[Dataset entries]
== Segment start ==

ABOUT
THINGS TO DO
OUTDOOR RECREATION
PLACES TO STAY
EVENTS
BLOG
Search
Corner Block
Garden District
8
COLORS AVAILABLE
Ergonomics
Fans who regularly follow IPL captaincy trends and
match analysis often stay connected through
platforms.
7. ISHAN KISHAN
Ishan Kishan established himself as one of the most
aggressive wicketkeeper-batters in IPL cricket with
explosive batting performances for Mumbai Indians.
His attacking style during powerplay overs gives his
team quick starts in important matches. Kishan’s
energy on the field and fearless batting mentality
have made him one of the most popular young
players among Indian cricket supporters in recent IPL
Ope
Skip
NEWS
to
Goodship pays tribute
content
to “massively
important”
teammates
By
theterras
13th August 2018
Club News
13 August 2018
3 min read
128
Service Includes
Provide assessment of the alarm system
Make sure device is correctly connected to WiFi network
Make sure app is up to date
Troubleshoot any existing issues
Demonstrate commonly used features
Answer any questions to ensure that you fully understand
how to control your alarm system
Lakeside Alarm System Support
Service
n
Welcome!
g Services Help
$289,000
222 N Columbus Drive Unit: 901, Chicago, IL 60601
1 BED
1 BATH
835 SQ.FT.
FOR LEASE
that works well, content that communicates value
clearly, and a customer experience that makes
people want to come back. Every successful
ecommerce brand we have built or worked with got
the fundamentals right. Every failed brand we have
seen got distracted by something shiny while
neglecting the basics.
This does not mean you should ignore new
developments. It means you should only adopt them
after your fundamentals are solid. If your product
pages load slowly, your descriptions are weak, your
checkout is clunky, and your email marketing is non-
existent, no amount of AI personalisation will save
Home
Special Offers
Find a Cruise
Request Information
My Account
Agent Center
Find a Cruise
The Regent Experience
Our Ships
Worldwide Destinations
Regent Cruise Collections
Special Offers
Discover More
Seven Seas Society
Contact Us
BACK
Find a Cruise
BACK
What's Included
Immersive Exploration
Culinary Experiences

== Segment end ==

→ **EXERCISE GOAL**:
Report every line of the data in which "most" appears.

→ **WRITTEN RESPONSE**:
Ishan Kishan established himself as one of the most
have made him one of the most popular young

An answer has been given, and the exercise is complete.